Problem description:
From the line with "سوالات متداول" to the line with "especialmente en las", retype every line exactly, including those two, and leave out the rest of the data below.

Stored items from a collection:
□ □ □ □ □ □ □

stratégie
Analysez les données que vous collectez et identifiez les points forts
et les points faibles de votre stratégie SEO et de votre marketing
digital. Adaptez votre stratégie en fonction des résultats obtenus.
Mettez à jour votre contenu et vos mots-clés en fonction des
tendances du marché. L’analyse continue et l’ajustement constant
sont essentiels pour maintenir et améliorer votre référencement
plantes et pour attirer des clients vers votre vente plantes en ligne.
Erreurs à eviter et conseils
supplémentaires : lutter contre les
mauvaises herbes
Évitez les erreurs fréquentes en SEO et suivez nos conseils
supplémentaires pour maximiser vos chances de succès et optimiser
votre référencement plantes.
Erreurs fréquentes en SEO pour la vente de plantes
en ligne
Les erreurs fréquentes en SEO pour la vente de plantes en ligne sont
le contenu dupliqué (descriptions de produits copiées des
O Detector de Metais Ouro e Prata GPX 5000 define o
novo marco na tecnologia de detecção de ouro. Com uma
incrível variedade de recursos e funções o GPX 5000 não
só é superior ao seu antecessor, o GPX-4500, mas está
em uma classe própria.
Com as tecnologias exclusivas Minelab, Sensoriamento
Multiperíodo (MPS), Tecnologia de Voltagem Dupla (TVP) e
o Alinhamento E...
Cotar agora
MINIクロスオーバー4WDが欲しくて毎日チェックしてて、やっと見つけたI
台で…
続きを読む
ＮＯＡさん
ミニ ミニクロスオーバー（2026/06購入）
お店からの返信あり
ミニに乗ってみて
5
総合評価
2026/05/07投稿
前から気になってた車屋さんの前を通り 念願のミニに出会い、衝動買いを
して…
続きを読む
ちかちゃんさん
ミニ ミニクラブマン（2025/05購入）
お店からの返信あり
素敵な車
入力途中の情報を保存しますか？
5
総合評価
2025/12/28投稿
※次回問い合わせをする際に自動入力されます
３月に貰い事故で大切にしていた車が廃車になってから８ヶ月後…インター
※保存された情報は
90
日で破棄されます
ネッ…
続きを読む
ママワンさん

□ □ □ □ □ □ □

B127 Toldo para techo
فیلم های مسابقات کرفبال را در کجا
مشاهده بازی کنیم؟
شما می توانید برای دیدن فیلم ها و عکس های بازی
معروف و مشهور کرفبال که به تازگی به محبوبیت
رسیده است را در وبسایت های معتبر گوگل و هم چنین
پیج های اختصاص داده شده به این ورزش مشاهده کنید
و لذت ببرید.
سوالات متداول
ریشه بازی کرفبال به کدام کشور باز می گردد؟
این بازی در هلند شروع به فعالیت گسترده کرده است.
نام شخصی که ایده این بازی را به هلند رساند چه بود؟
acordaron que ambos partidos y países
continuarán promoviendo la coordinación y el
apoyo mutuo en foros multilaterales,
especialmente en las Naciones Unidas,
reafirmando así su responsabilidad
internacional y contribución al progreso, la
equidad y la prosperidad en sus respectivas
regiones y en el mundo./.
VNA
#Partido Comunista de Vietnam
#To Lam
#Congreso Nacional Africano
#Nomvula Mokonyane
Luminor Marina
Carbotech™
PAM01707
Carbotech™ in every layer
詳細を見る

□ □ □ □ □ □ □

Output of the exercise:
سوالات متداول
ریشه بازی کرفبال به کدام کشور باز می گردد؟
این بازی در هلند شروع به فعالیت گسترده کرده است.
نام شخصی که ایده این بازی را به هلند رساند چه بود؟
acordaron que ambos partidos y países
continuarán promoviendo la coordinación y el
apoyo mutuo en foros multilaterales,
especialmente en las Naciones Unidas,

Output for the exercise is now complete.